WHAT THE TASK REQUIRES: The answer should contain only the lines running from the line with "medir os impactos" to the end of the material, reproduced verbatim.

RECORDED INFORMATION:
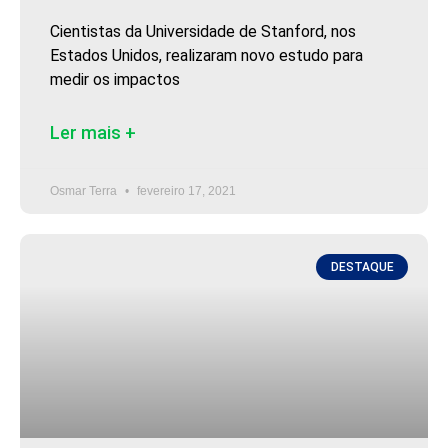
Cientistas da Universidade de Stanford, nos
Estados Unidos, realizaram novo estudo para
medir os impactos
Ler mais +
Osmar Terra
fevereiro 17, 2021
DESTAQUE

OUTPUT FOR THIS EXERCISE:
medir os impactos
Ler mais +
Osmar Terra
fevereiro 17, 2021
DESTAQUE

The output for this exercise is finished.